Dataset extract:

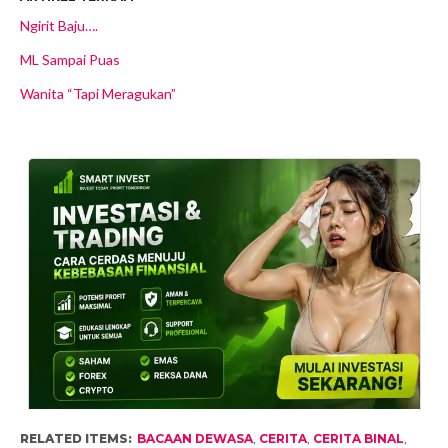
Ngirit Baju….
ML Sampai Puas
Wanita “Tapi Meragukan”
RELATED ITEMS:
BACAAN DEWASA
,
CERITA
,
CERITA BINAL
,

What the task requires:
Each line above is to be duplicated exactly, and the pictures are to be omitted.

Completed exercise:
Ngirit Baju….
ML Sampai Puas
Wanita “Tapi Meragukan”
RELATED ITEMS:
BACAAN DEWASA
,
CERITA
,
CERITA BINAL
,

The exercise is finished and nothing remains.